I though about mentioning Björn Borg at this point but the flippancy would almost certainly be lost on Bill. I was by now inured to human inferiority and Badezoid superiority. Besides, it was flattering to hear that my shoulders disproved the general rule. At least, I think it was.
‘It might look a little odd if the baby does carry the genetic coding to develop wings, but if it did, the protuberances could still be in the spectrum of what is humanly possible and explicable. But the ridges might raise some eyebrows.’
‘Ridges?’
‘Badezoid babies have a ridge along the underside of each arm, from which an additional part of the wing structure sprouts at a varying age – the shoulder wings overlap with these so that the arms become part of an impervious whole. If you look along my arms you can just make out the scarring where mine were cut away. In places.’
I peered at his now wingless arms, raised nevertheless as if for flight, and looked for seams as you might in the stitched-up sides of an ancient teddy bear. It was difficult to see by lamp and flame alone, and I was too comfortably heavy to get up and turn the main light on. I made a mental note to check on another occasion, but I’d made more than one thorough exploration of his arms before now, kissing the length of them, and not noticed any ridges. I trusted my lips as much as my eyes in that respect.

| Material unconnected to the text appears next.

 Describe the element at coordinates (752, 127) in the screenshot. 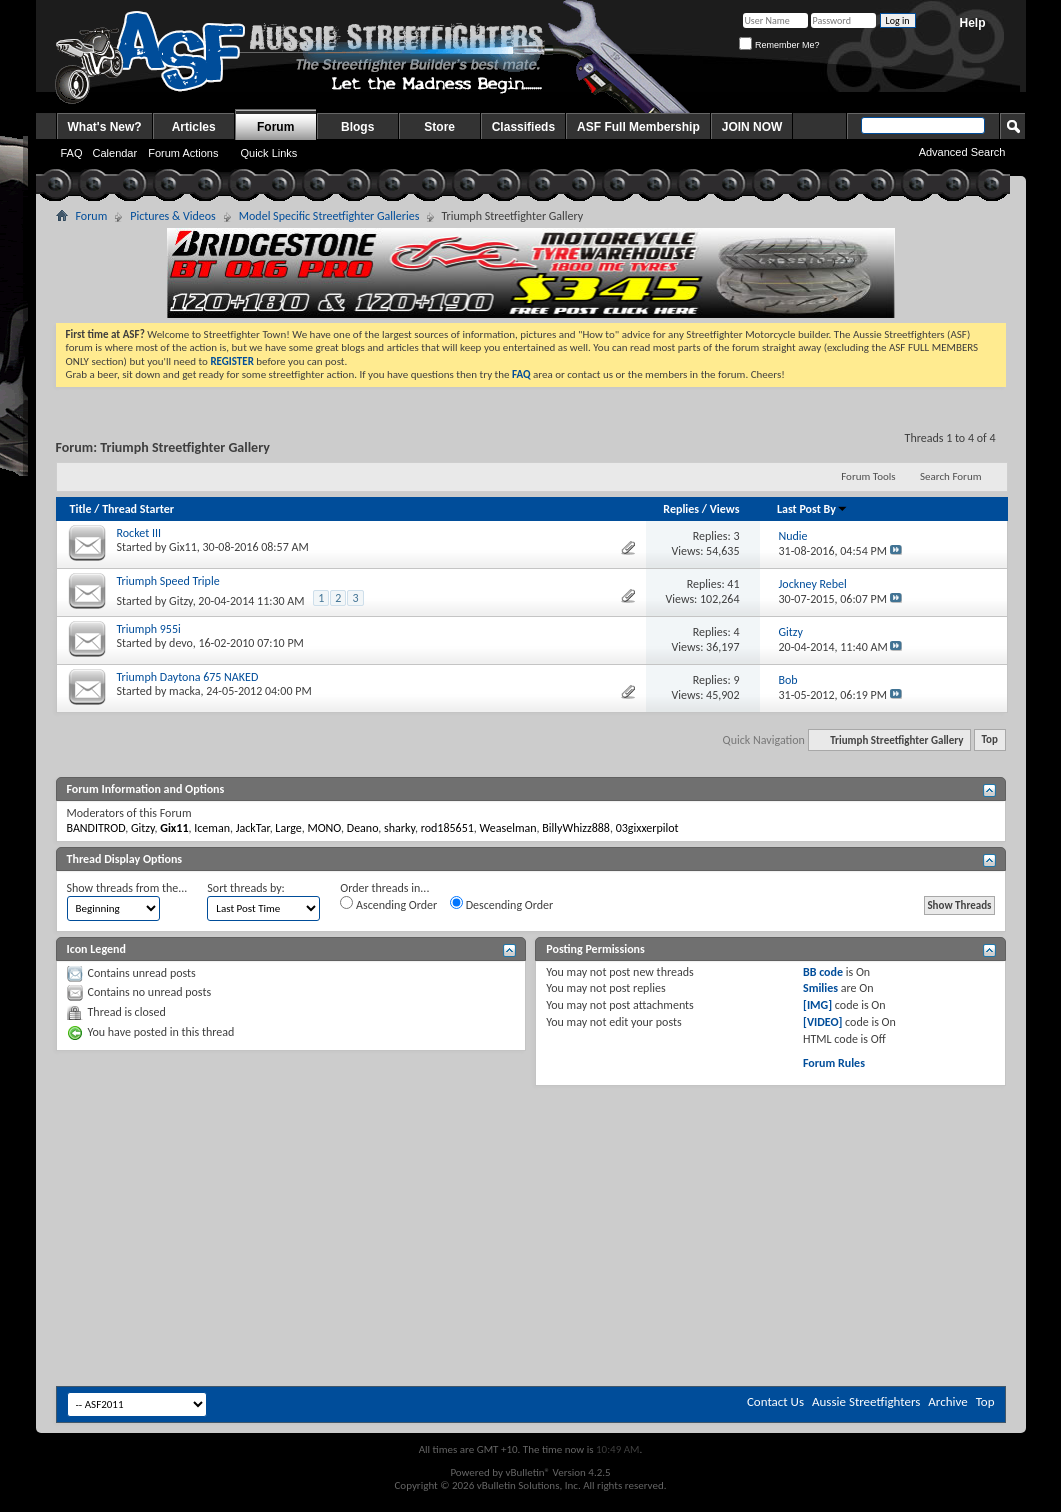

I see `JOIN NOW` at that location.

What a strange state I was in. Pregnant by a man who genuinely seemed to believe he was an alien, and against all rational analysis instinctively inclined to give maternal credence to the notion that my baby might appear from the womb with a pair of wings. It was as if in taking his seed into me I had out of reproductive necessity become part-Badezoid myself.
Was this the birth of a new species, a story that would one day be embellished to become a set of magnificent fables – a creation myth – or simply a series of delusions told by a madman and believed by a woman not much less insane, day after deluded day? That I still did not know; I believed he wasn’t entirely sure either, or that the baby when it came would offer us proof one way or the other.
My dreams that night defied rational analysis too. As dreams should; but these were such as I had never had before, going beyond those I remembered from my previous pregnancies, before each successive would-be life was unfairly, harshly snuffed out. I dreamt of walking with Bill through what in the dream and on waking I knew was a forest on Badezon; the scale of the trees was unearthly and their unfamiliarity magical. Badezon appeared as a deserted world in which the alien and I roamed together, as if we had been given the planet to populate. The wild slim alien’s wings were spread like a cloak around my shoulders as we drifted along a short distance above the sandy forest floor. And the love we made hidden among waterside trees that bore some resemblance to weeping willows woke me with a start. For a moment the vivid reality of the dream took away my breath, and the whole of me heaved with waves and wings of desire.